O mesmo responsável adianta que: “Do ponto de vista da colocação no mercado, o EcoGreen Power não tem ainda incentivos de diferenciação positiva, nomeadamente de natureza fiscal ou de comparação das suas emissões face aos combustíveis fosseis tradicionais”.

Ainda no setor dos combustíveis, Nuno Coelho, Presidente do Conselho de Administração da HyChem, destaca o Projeto Mobilizador Move2lowC, financiado pelo PT2020, que junta 22 parceiros, compostos pela indústria nacional e por grandes utilizadores de combustíveis, entre os quais a TAP, assim como parceiros do sistema científico e tecnológico. Com este projeto, que representa um investimento total de 12 milhões de euros, a HyChem e os restantes parceiros do projeto pretendem encontrar soluções viáveis para a produção de biocombustíveis para a aviação, quer a partir de biomassa de microalgas autotróficas, quer por via da fermentação utilizando resíduos florestais. Já para a rodovia, a aposta está a ser feita na produção de hidrogénio renovável e na produção de gás natural renovável.

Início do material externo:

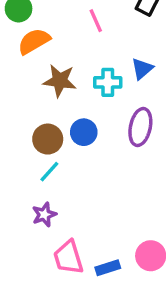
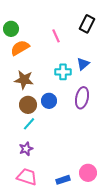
brown star: (60, 81) -> (24, 80), moved
pink trapezoid: (68, 257) -> (27, 177), moved, turned 125

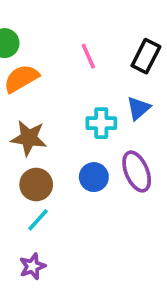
black rectangle: (87, 24) -> (146, 56), moved
purple ellipse: (82, 98) -> (137, 171), turned -35
blue circle: (49, 101) -> (94, 177), moved

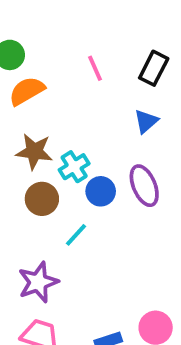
cyan cross: (101, 123) -> (74, 167), moved, turned -32
cyan line: (38, 220) -> (76, 235), moved
purple star: (32, 266) -> (38, 282), size x1.5

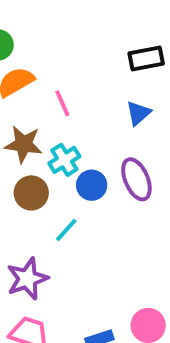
pink line: (95, 68) -> (62, 103), moved
black rectangle: (154, 68) -> (146, 59), turned 52

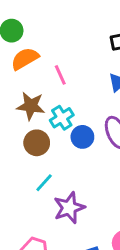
cyan line: (66, 230) -> (44, 183), moved
purple star: (27, 279) -> (69, 208), moved

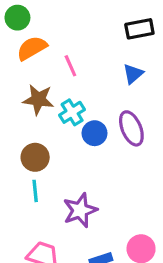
brown circle: (37, 143) -> (35, 157), moved
cyan line: (44, 183) -> (35, 191), moved, turned -48

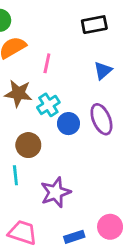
black rectangle: (139, 29) -> (94, 25), moved
pink line: (70, 66) -> (47, 63), turned 36
brown circle: (35, 157) -> (28, 145), moved

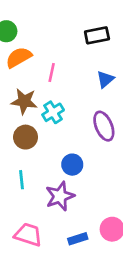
blue circle: (68, 124) -> (72, 165), moved
brown circle: (28, 145) -> (26, 137), moved

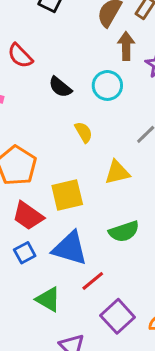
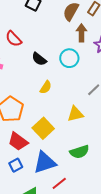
yellow semicircle: (84, 132) -> (46, 87), moved, turned 64
yellow square: (67, 195) -> (43, 128), turned -30
blue triangle: (70, 248) -> (45, 162), turned -35

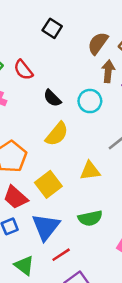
yellow semicircle: (46, 87) -> (57, 134), size x1.5
blue triangle: (45, 162) -> (46, 227), turned -40

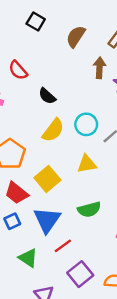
black square: (52, 28) -> (36, 21), moved
brown semicircle: (98, 43) -> (76, 37), moved
cyan circle: (90, 101) -> (86, 124), moved

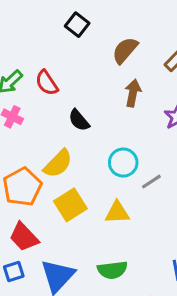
brown arrow: (99, 68) -> (133, 93), moved
yellow semicircle: (53, 130) -> (58, 164), moved
yellow square: (47, 179) -> (70, 205), moved

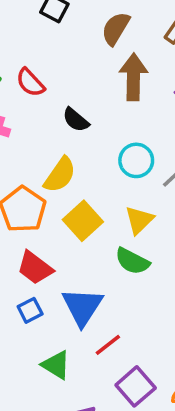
brown arrow: (133, 93) -> (133, 77), size x1.4
yellow triangle: (117, 212) -> (139, 220), turned -32
green semicircle: (112, 270) -> (132, 261), moved, turned 44

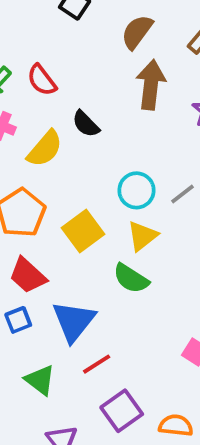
cyan circle: (136, 160) -> (136, 190), moved
yellow semicircle: (60, 175) -> (45, 149), moved

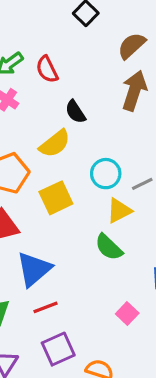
yellow semicircle: (45, 149) -> (55, 144), moved
yellow triangle: (142, 236) -> (119, 211), moved
green semicircle: (131, 279) -> (109, 247), moved

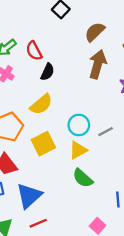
black semicircle: (75, 112) -> (47, 72), moved, turned -120
yellow triangle: (119, 211) -> (78, 150), moved

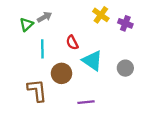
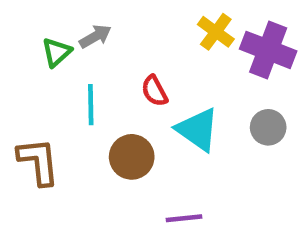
purple cross: (125, 23) -> (268, 50), size x1.6
gray circle: (125, 68) -> (268, 127), moved
brown L-shape: (37, 90) -> (38, 161), moved

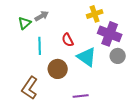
yellow cross: (216, 32) -> (95, 14), turned 35
purple cross: (268, 50) -> (110, 34), moved
brown L-shape: (38, 161) -> (30, 88), moved, turned -140

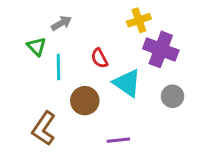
green triangle: (25, 23) -> (37, 47), moved, turned -32
gray circle: (118, 56) -> (172, 96), moved

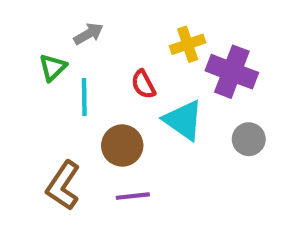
yellow cross: (139, 20) -> (188, 44), moved
green triangle: (37, 47) -> (53, 67), turned 30
purple line: (118, 140) -> (133, 196), moved

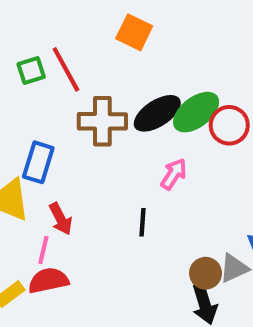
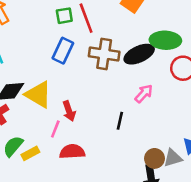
green ellipse: (196, 112) -> (165, 40), moved, turned 32
blue rectangle: (38, 162) -> (63, 51), moved
red semicircle: (48, 280) -> (72, 152), moved

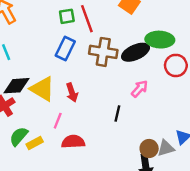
red arrow: (69, 111) -> (72, 92), moved

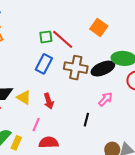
red line: (87, 19) -> (63, 39), turned -30
yellow triangle: (42, 89) -> (24, 97), size x0.7
yellow rectangle: (35, 143) -> (16, 143), turned -40

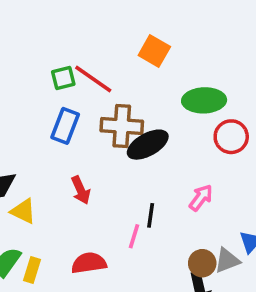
black ellipse: (103, 69) -> (148, 145), moved
yellow triangle: (24, 97) -> (23, 211), moved
pink arrow: (105, 99) -> (201, 198), moved
pink line: (36, 124) -> (134, 236), moved

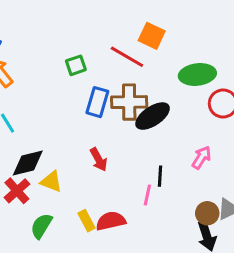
red line: (93, 79) -> (127, 57), moved
blue rectangle: (65, 126) -> (97, 102), moved
yellow rectangle: (32, 270) -> (87, 221), moved, turned -40

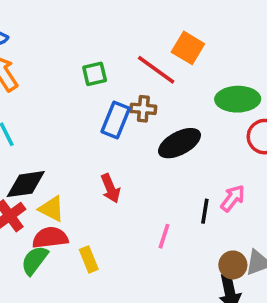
brown cross: (129, 102) -> (143, 109), moved, size x0.6
black line: (160, 176) -> (205, 211), moved
red semicircle: (111, 221) -> (50, 238), moved

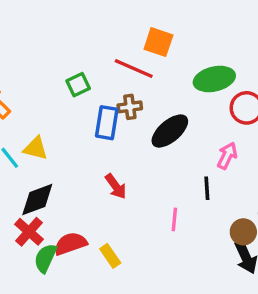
pink arrow: (233, 198) -> (227, 156), moved
yellow triangle: (52, 209) -> (36, 148), moved
green semicircle: (35, 260) -> (45, 258), moved

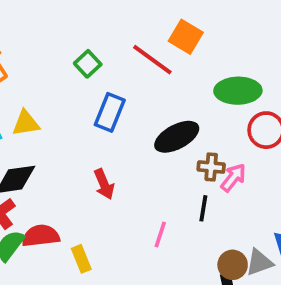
green square: (78, 85) -> (88, 64), turned -30
brown cross: (130, 107) -> (211, 167), moved
yellow triangle: (36, 148) -> (26, 123), turned -36

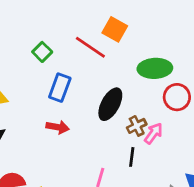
black ellipse: (177, 137) -> (110, 104), turned -32
brown cross: (211, 167) -> (137, 126), turned -30
red arrow: (104, 184) -> (58, 127), moved, turned -55

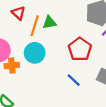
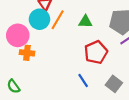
green triangle: (50, 22) -> (85, 22), moved
cyan circle: (35, 53) -> (39, 19), moved

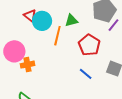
cyan circle: (39, 19) -> (42, 21), moved
orange line: (58, 20) -> (57, 36), moved

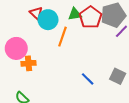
green triangle: (71, 20) -> (75, 14), moved
red pentagon: (89, 45) -> (91, 17), moved

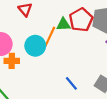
green triangle: (75, 14) -> (63, 24), moved
cyan circle: (48, 20) -> (35, 46), moved

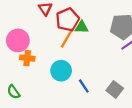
red pentagon: (81, 20) -> (68, 20), moved
cyan circle: (35, 46) -> (61, 71), moved

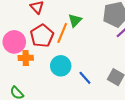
red pentagon: (68, 20) -> (42, 36), moved
green triangle: (82, 27) -> (75, 20), turned -40

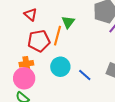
red pentagon: (42, 36) -> (39, 41), turned 30
pink circle: (14, 42) -> (24, 78), moved

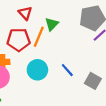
red triangle: (31, 14) -> (25, 13), moved
blue line: (85, 75) -> (67, 70), moved

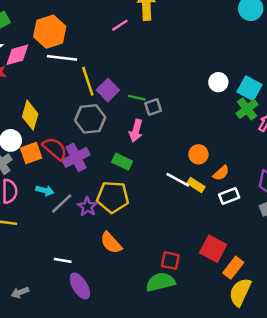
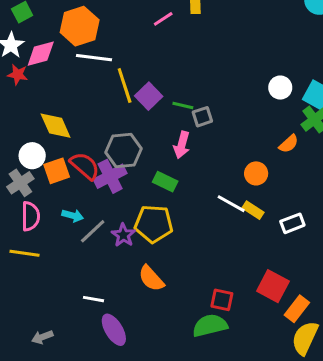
yellow diamond: (30, 115) -> (56, 126), turned -40
gray hexagon: (90, 119) -> (124, 151), moved
orange semicircle: (221, 173) -> (289, 144), moved

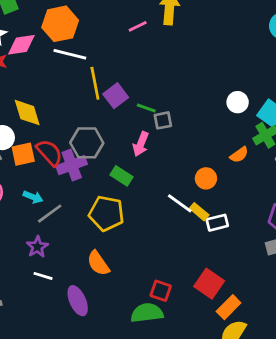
white rectangle: (292, 223) -> (217, 223), moved
purple star: (123, 235) -> (37, 247), moved
purple ellipse: (114, 330) -> (78, 301), moved

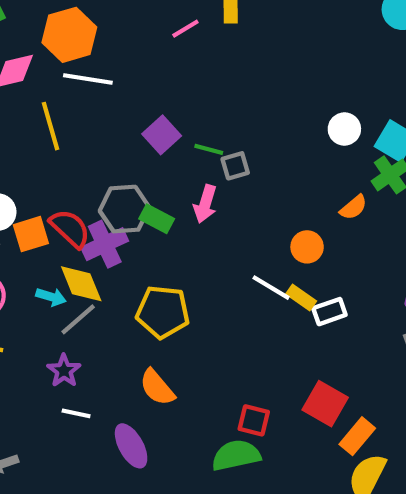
yellow line: (95, 83) -> (50, 126), moved
yellow diamond: (27, 113) -> (81, 284), moved
green rectangle: (122, 176) -> (157, 219), moved

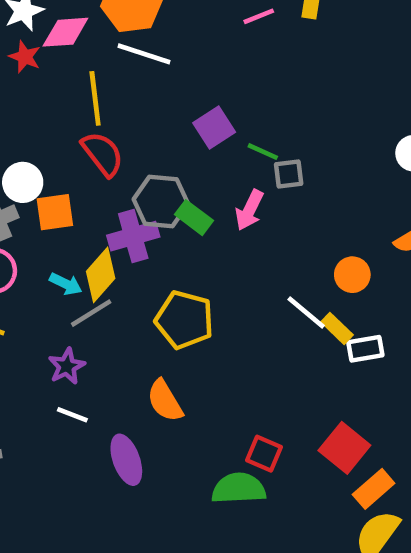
red semicircle: (70, 228) -> (103, 154), moved
yellow diamond: (81, 284) -> (101, 275), turned 54

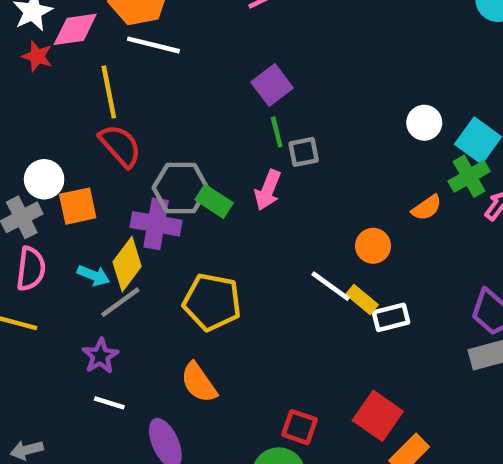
purple square: (214, 128) -> (272, 85), moved
green line: (263, 152) -> (277, 132), turned 56
purple cross: (133, 236) -> (156, 224), turned 30

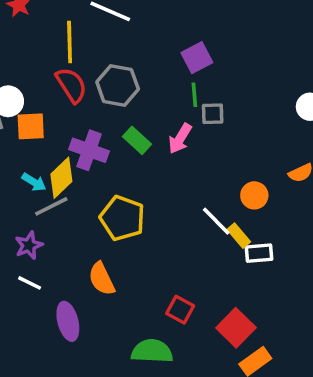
gray hexagon: (181, 188) -> (118, 86), moved
red square: (300, 427) -> (180, 310), moved

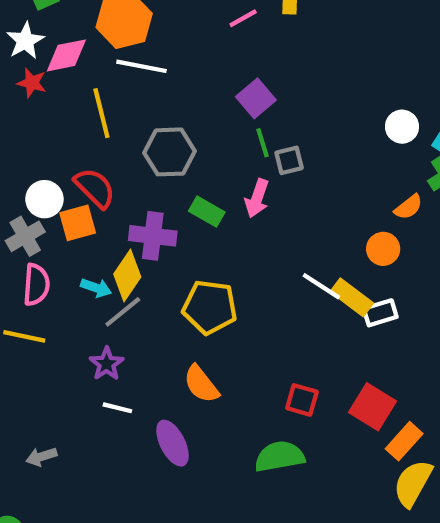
red semicircle: (71, 85) -> (95, 188), moved
orange circle: (254, 195) -> (383, 249), moved
yellow rectangle: (239, 236) -> (352, 297), size x1.4

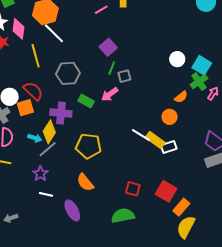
pink diamond: (66, 55) -> (19, 29), turned -70
white line: (141, 66) -> (54, 33), turned 35
green line: (263, 143) -> (112, 68), turned 40
pink arrow: (257, 198) -> (110, 94), turned 36

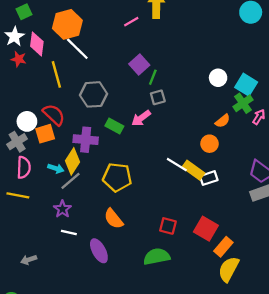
green line: (112, 68) -> (153, 77), moved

E é precisamente das sinergias possíveis entre aquilo que são resíduos / correntes residuais e matérias-primas de diferentes empresas que nasce o projeto de Purificação da Corrente de Brine (Salmoura), desenvolvido pela Dow Portugal.  A empresa está sedeada no Complexo Químico de Estarreja e produz um isocianato polimérico de base MDI, o PMDI, utilizado por diferentes indústrias, nomeadamente para a produção de espumas. Deste processo produtivo resulta uma corrente residual de brine (salmoura), atualmente sem qualquer valor comercial.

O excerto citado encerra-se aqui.